Other place names with “muine”? There are quite a few, such as the Ballymoney in Co. Wexford, which is Baile Muine in Irish. This Ballymoney has a different origin (“muine”) from the Ballymoney in Co. Antrim, which comes from “Baile Monaidh” (townland of the peatland). Just because two places in Ireland may have the same anglicized name doesn’t mean the Irish originals are the same! We also have Muine an Mheá (Monivea, Co. Galway) and Muine Bheag, (Bagenalstown, Co. Carlow). With the latter, the English version is completely different from the Irish, as sometimes happens.

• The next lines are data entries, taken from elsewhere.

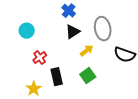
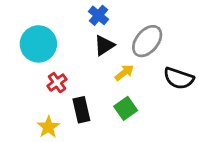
gray ellipse: (103, 29) -> (147, 41), turned 50
cyan circle: (27, 31) -> (38, 44), size x1.6

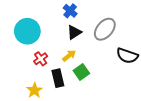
yellow arrow: (124, 73) -> (69, 56), moved
green square: (126, 108) -> (81, 72), moved

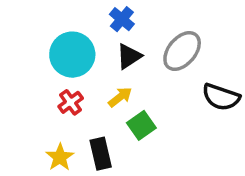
cyan circle: (27, 31) -> (72, 55), moved
black rectangle: (58, 78) -> (101, 154), moved

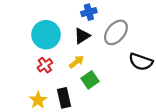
blue cross: (122, 19) -> (89, 12), moved, turned 35

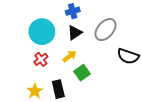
blue cross: (89, 12) -> (73, 11), moved

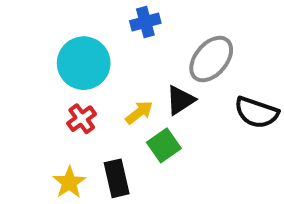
black triangle: (75, 33) -> (180, 100), moved

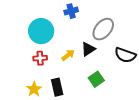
red cross: (82, 119) -> (40, 58), turned 32
green square: (164, 145) -> (96, 79), moved

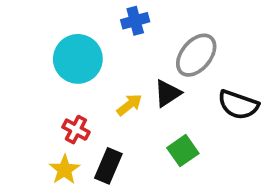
red cross: (40, 58) -> (76, 130), moved, turned 32
black rectangle: (57, 87) -> (108, 166), turned 36

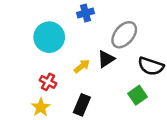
green square: (183, 151) -> (137, 95), moved
black rectangle: (108, 166) -> (82, 105), moved

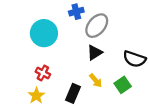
gray ellipse: (124, 35) -> (97, 26), moved
yellow arrow: (82, 66) -> (96, 81), moved, turned 88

As for the “gall” of “Moneygall,” it can either mean “a foreigner” or “of foreigners.” The word is also found in the place name “Dún na nGall,” which many of you may recognize (aistriúchán thíos). So the generally accepted translation of “Muine Gall” is “foreigners’ thicket.”
Who were the foreigners that were connected to this Co. Offaly thicket? We may never know. “Gall” can also refer to Danes, Normans, Anglo-Normans, and the English, so presumably one of those groups. Maybe someday I’ll ask one of Moneygall’s 300 or so inhabitants. But I’m not sure how quickly that will happen. Ideally, a Moneygall resident might be on this list and fill us in? Duine ar bith de mhuintir Mhuine Gall anseo?

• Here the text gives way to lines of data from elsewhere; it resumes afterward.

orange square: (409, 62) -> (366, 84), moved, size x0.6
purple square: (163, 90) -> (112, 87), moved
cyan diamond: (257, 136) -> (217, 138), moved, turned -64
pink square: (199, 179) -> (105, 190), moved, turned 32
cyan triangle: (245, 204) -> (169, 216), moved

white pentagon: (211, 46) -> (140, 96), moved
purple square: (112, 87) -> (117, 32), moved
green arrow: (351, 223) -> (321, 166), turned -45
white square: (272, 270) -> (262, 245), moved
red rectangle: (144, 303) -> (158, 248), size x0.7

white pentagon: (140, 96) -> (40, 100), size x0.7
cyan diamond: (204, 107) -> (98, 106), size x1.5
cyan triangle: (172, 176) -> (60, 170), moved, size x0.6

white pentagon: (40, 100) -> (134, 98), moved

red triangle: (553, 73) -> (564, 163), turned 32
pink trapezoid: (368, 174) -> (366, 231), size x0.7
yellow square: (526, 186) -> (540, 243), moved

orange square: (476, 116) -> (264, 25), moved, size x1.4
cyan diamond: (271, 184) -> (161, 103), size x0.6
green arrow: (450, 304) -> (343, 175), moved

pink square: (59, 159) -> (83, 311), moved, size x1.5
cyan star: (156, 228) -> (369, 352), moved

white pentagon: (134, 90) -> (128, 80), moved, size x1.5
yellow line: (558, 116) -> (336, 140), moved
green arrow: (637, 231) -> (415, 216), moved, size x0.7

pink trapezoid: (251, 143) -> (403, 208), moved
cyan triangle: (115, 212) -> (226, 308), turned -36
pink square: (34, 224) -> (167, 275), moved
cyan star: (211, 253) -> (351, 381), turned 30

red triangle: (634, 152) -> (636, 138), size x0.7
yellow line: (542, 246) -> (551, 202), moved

Small though it may be, Moneygall, will certainly have a “cleite ina sciathán” after Obama’s visit. But, as for the opportunity the word “muine” provides for practicing Irish 4th-declension nouns, somehow I doubt that was part of the original clár oibre (agenda, lit. work-program). Slán go Fáilí, ó Róislín.
Gluais: breathnaigh an t-iontas, hey-presto; buidhe, old spelling of “buí,” thanks, gratitude; cleite ina sciathán, lit. a feather in its wing, considered equivalent to “a feather in its cap;” fobhailteach, suburban; in achrann, entangled; nead, nest; reithe, ram; mionchaint, small talk; uabhar, (pride, arrogance), which leads us back to Owen’s English original, “Behold! Caught in a thicket by its horns, a Ram. Offer the Ram of Pride instead.” “Slán go Fáilí” is a one-off adaptation of “Slán go fóill” for this blog, and could be interpreted as “Goodbye until we meet in Offaly.” An lucht ríphointeáilte maidir le gramadach will notice that I said “could be.”
Freagra: driseacha [DRISH-ukh-uh], plural of “dris” ([drish], thorn, bramble, brier, cantankerous person).
Aistriúchán: Dún na nGall, the fortress of the foreigners, angl. “Donegal.”
Nóta faoi inscne an fhocail “muine”:
“Generally considered feminine?” Well, that happens sometimes with Irish nouns. The same word may have different genders, as we recently discussed, usually depending on dialect or sometimes on the time period involved. Historically, at least, “muine” was sometimes considered masculine, resulting in such place names as “Ardán an Mhuine Riabhaigh” (Monerea Terrace, Cork) and Baile an Mhuine, which, depending on whether you mean the Galway “Baile an Mhuine” or the Wexford “Baile an Mhuine,” got anglicized as “Ballywinna” or “Ballinvunnia” respectively. Nice examples of the [v] and [w] pronunciations of the same letters (mh), but that’s definitely ábhar blag eile. In all of these, the genitive case form “mhuine” tells us that this noun is considered masculine in this area or was when these place names evolved.